Of the four finalists already selected to compete in the 2019 Young Horticulturist Competition, two are from Christchurch.
Former Lincoln University student George Trower of Goom Landscapes has just won the Young Landscaper of the Year award. He will join fellow Christchurch competitor Rico Mannall, of Tai Tapu, at the finals. Rico, a Southern Woods business development and marketing manager, won the Young Achiever title (a NZ plant producers’ category) for 2019 at the NZ Plant Producers Incorporated (NZPPI) conference in Christchurch earlier this year.
George and Rico will compete against representatives from four other horticultural sectors at the 2019 Young Horticulturist Competition grand final in November. They will be up against Anika Jackson from Dunedin, who will represent the Young Amenity sector, and Auckland’s Jessie Wakeling, who won the floriculture competition. Still to be determined are the remaining two finalists of the Young Grower and Viticulture sectors.
Last year’s competition winner was Annabel Bulk, a viticulturist with Felton Road Wines in Central Otago’s Bannockburn.
The Young Horticulturist Competition recognises and celebrates excellence in people aged under 30, employed in the horticulture industry. Rigorous competition and multiple skills are part of the journey to becoming a Young Horticulturist Competition finalist.
George, who has been with Goom Landscapes for nearly three years, is a landscape foreman. He has a Landscape Architecture degree from Lincoln University (which he completed in 2016) and began working at Goom Landscape on an internship. He started in the office but, once his practical-based skills were recognised, he was put out in the field - initially as a labourer, although promotion was swift.
George says he felt “esctatic” about winning the competition in which a wide range of ability and skill sets were tested. This ranged from knowing your plants, to setting out a profile, to health and safety matters.
“I’m happy with myself and my effort. It’s been an achievement I have been eyeing up for a year or so,” says George who lives in Bishopdale.
Meanwhile, Rico has degrees in commerce and arts from The University of Canterbury.He is passionate about ecommerce, which he sees as a big growth opportunity for Southern Woods and his industry as a whole. He’s also excited about opportunities associated with Government’s billion trees programme, with its goal to plant one billion trees by 2028.
2019 Young Horticulturist Competition chairperson Elle Anderson says this year marks a milestone with the competition celebrating its 15th year.
“That is 15 years of providing an opportunity for personal and professional growth for young leaders from the wider horticultural industry.

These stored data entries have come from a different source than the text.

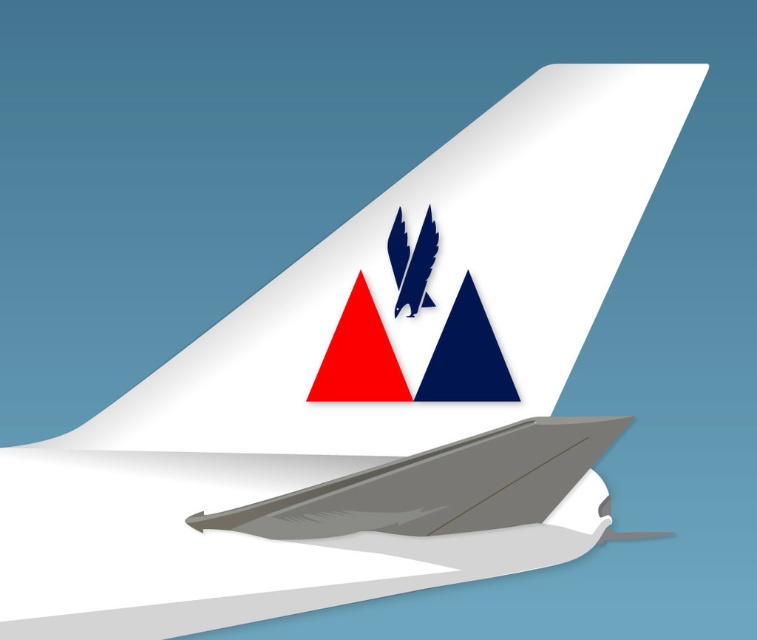 Does point (441, 520) come in front of point (365, 324)?

That is True.

Identify the location of matte gray winglet at lower center. This screenshot has height=640, width=757. (438, 486).

Between point (344, 518) and point (344, 396), which one is positioned behind?

Positioned behind is point (344, 396).

What are the coordinates of `matte gray winglet at lower center` in the screenshot? It's located at (438, 486).

Between matte gray winglet at lower center and blue glossy eagle at upper center, which one is positioned higher?

blue glossy eagle at upper center

Is matte gray winglet at lower center thinner than blue glossy eagle at upper center?

Incorrect, matte gray winglet at lower center's width is not less than blue glossy eagle at upper center's.

This screenshot has height=640, width=757. Identify the location of matte gray winglet at lower center. (438, 486).

Is navy blue matte triangle at upper center thinner than blue glossy eagle at upper center?

No, navy blue matte triangle at upper center is not thinner than blue glossy eagle at upper center.

Which of these two, navy blue matte triangle at upper center or blue glossy eagle at upper center, stands shorter?

blue glossy eagle at upper center

What are the coordinates of `navy blue matte triangle at upper center` in the screenshot? It's located at (466, 356).

Locate an element on the screen. navy blue matte triangle at upper center is located at coordinates (466, 356). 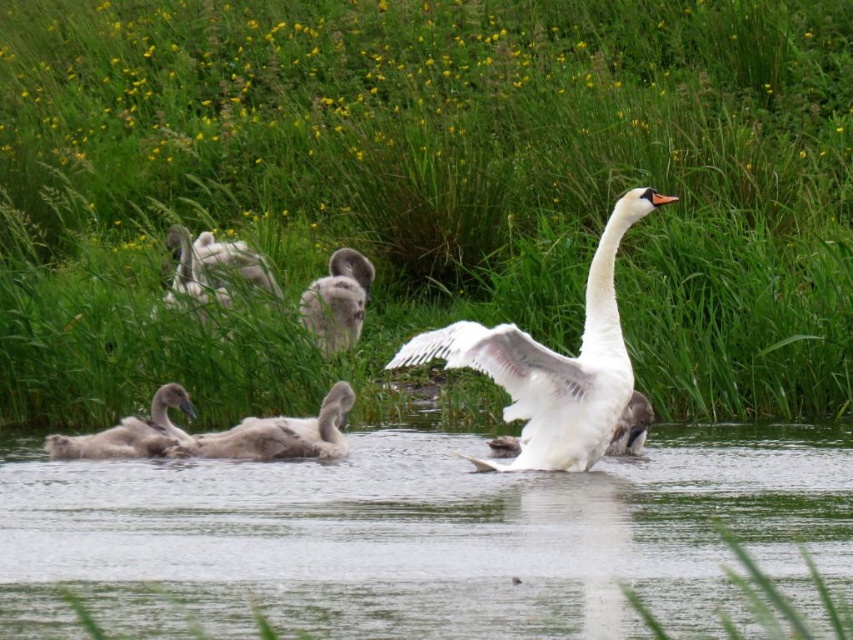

It will be these leaders who will inspire the industry and others to ensure our horticultural industry stays ahead of the world with innovations,” she says.
The 2019 Young Horticulturist Competition has AGMARDT, Countdown, Fruitfed Supplies and T&G as partnering sponsors.
AGMARDT General Manager Malcolm Nitschke says AGMARDT recognises the Young Horticulturist competition truly reflects the diversity of the industry with competing representatives from various sectors.
“AGMARDT is proud to be a significant sponsor of this event, which is a great way to demonstrate to the wider public that there are opportunities for employment and career growth within the horticultural sectors.”
Countdown head of produce Steve Sexton says Countdown is passionate about great fruit and veg and works hard on fostering its direct grower relationships throughout the country.
“We also want to ensure that we are supporting the next generation of growers and that's why we're really proud to continue to support the Young Horticulturist Event,” he says.